Spencer let him watch. There was nothing else to do.
---
Logain's eyes found Spencer in the crowd.
It happened quickly — a sweep of the False Dragon's gaze across the rooftops, pausing for a heartbeat on the three figures above the merchant's awning. Something shifted in Logain's expression, a flicker of awareness that hadn't been there before.
He sees me looking at him differently. He knows I'm not just watching the spectacle.
Logain's damaged thread pulsed once, brighter than before, as if responding to Spencer's attention. Then the cage moved past, carrying the broken channeler toward whatever fate awaited him in the Palace.
Spencer watched until the procession disappeared around a corner. Then he climbed down from the roof and led the others back toward the Queen's Blessing.
---
That evening, Spencer borrowed a journal from Master Gill and sat by the window, sketching what he'd seen.
The gentling scars took shape under his charcoal — jagged lines mapping the damage to Logain's fate-thread, structural analysis of spiritual destruction. Spencer worked with the precision of an engineer documenting a disaster, clinical and thorough, suppressing the horror that wanted to overwhelm him.
This is what they do to men who channel. This is considered mercy.
The alternative is madness, they say. The alternative is the taint driving you insane, destroying everything you love.
But looking at these scars... looking at what they carved out of him...
I'm not sure which is worse.
Rand appeared in the doorway, hesitating on the threshold. His thread was troubled, restless, pulsing with questions he didn't know how to ask.
"Can I see?" Rand asked.
Spencer hesitated. Showing Rand the sketches meant explaining what they represented — the fate that awaited male channelers, the choice between madness and mutilation.
He needs to know. He needs to understand what's coming.
But not yet. Not until Moiraine can help him process it.
"Just notes," Spencer said, closing the journal. "Nothing interesting."
Rand's thread flickered with disappointment, but he didn't push. "Gill says there's no word of Moiraine. No Aes Sedai in the city except the ones escorting Logain."
"She'll come. She has to."
"How do you know?"
Because I read the books. Because this is where the party reunites. Because the Pattern won't let the Dragon Reborn wander around Caemlyn without his Aes Sedai handler for long.

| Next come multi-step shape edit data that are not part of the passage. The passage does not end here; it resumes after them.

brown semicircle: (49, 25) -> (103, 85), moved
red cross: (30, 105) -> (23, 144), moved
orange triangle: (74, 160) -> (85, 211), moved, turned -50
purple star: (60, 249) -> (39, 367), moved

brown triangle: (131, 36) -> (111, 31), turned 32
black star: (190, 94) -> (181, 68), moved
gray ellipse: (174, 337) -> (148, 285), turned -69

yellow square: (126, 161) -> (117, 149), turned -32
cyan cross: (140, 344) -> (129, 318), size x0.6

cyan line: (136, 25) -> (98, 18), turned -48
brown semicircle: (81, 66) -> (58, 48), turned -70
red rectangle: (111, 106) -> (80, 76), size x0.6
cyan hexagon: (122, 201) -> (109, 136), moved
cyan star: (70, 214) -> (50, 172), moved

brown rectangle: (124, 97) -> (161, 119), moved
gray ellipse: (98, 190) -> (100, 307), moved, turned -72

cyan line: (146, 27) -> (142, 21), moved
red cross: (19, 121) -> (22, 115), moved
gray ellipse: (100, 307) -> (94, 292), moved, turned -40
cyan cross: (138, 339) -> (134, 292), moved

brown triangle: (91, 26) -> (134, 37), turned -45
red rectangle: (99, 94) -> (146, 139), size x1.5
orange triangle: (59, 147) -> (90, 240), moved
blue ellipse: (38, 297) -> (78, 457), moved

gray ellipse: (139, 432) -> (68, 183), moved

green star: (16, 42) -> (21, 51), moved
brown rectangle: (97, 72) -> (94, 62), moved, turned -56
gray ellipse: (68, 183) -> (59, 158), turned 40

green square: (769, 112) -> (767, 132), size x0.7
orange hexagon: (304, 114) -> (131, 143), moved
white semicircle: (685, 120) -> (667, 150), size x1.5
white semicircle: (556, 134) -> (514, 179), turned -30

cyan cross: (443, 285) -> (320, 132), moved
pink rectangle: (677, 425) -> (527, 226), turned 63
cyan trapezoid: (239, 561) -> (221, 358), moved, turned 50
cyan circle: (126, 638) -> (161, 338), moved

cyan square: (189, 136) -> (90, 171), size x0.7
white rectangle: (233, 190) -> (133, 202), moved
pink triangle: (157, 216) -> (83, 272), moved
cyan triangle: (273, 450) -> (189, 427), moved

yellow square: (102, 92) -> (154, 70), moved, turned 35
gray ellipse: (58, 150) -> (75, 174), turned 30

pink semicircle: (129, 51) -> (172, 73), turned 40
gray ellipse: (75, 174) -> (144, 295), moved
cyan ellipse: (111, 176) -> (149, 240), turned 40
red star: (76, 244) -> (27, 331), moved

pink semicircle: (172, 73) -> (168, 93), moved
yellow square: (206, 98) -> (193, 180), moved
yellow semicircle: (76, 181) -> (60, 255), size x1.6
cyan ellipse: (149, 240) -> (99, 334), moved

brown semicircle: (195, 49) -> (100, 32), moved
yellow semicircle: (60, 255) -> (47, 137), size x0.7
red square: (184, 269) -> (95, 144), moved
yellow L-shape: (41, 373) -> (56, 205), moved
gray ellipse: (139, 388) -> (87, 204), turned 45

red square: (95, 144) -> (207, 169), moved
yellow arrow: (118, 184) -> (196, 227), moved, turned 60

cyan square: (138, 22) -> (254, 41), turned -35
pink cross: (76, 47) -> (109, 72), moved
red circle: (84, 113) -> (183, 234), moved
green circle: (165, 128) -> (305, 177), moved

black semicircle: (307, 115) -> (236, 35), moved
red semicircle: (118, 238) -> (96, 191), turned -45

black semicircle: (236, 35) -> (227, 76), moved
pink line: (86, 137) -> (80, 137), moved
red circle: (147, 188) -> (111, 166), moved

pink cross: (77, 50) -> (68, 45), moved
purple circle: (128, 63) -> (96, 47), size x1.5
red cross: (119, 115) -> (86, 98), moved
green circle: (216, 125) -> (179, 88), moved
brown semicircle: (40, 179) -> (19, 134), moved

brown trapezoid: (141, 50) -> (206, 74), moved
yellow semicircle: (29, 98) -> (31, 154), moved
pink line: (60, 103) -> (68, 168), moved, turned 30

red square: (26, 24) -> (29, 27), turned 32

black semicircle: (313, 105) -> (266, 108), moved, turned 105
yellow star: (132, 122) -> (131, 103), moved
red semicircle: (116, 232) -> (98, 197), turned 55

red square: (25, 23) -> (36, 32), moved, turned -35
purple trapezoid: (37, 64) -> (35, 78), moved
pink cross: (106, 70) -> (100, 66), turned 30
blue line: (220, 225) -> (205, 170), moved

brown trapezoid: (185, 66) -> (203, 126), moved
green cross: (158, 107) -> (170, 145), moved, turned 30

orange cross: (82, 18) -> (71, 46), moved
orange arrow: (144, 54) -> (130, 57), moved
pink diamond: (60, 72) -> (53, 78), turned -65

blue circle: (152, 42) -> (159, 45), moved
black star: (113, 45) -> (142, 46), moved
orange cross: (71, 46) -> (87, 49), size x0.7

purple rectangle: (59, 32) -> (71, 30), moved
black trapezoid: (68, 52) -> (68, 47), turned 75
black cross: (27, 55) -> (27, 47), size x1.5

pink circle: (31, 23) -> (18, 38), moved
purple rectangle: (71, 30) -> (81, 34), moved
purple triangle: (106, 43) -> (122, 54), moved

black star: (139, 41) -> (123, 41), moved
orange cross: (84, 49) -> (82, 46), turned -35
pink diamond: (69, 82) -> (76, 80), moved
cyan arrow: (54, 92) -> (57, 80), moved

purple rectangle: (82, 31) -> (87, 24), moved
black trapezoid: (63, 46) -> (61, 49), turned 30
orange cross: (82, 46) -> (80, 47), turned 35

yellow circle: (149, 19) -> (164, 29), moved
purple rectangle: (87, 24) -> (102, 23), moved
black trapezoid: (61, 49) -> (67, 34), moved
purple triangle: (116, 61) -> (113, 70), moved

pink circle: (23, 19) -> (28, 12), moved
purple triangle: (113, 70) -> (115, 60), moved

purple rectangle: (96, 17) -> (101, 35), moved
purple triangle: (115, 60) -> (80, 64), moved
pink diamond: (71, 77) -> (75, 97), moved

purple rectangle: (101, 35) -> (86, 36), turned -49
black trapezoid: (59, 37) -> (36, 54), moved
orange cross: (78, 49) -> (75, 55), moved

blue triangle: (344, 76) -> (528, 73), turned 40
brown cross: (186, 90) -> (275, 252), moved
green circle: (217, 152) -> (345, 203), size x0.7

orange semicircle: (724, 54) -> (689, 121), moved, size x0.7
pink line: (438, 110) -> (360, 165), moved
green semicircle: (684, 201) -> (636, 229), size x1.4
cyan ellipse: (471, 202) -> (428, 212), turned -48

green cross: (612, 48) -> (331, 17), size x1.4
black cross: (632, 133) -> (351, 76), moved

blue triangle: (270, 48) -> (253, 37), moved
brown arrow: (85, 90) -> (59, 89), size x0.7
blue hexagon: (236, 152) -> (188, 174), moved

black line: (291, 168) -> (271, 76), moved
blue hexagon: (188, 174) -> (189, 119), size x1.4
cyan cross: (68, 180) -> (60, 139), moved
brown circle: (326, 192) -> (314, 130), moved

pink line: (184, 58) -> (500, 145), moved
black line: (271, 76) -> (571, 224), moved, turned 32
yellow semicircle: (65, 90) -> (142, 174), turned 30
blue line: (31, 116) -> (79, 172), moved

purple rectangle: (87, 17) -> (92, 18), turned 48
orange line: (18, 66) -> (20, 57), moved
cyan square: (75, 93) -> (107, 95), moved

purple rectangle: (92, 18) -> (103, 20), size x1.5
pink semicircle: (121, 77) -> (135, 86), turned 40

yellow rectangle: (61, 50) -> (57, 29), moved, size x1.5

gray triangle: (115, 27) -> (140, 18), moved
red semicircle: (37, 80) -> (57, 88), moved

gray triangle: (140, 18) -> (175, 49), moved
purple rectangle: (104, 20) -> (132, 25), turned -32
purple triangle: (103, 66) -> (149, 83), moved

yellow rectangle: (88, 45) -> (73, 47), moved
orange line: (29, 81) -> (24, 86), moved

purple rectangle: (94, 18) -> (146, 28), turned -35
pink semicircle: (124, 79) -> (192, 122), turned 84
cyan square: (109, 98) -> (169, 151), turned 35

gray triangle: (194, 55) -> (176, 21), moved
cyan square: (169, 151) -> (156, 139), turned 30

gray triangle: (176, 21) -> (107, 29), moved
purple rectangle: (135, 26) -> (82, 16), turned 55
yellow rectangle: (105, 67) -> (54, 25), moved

"Because she's Moiraine. She doesn't give up on things she's started."
Rand nodded slowly, accepting the answer even though Spencer could see the doubt threading through his fate-line. "Mat's getting worse."
"I know."
"Can you help him?"
No. The corruption is beyond anything I can fix. He needs Aes Sedai Healing, real Healing, not whatever half-measures I can improvise.
"I'm trying," Spencer said. "But some things need more than I can give."
Rand stood in the doorway for a long moment, his thread pulsing with the weight of responsibilities he was only beginning to understand. Then he nodded and walked away, leaving Spencer alone with his journal and his useless sketches.
Moiraine will come. She has to come.
Because if she doesn't, I'm going to watch Mat die by inches, and there's nothing I can do to stop it.
Outside, Caemlyn hummed with ten thousand lives, and somewhere in the Palace, a broken channeler sat in a cage, his thread guttering like a candle in rain.
Spencer closed his eyes and waited for morning.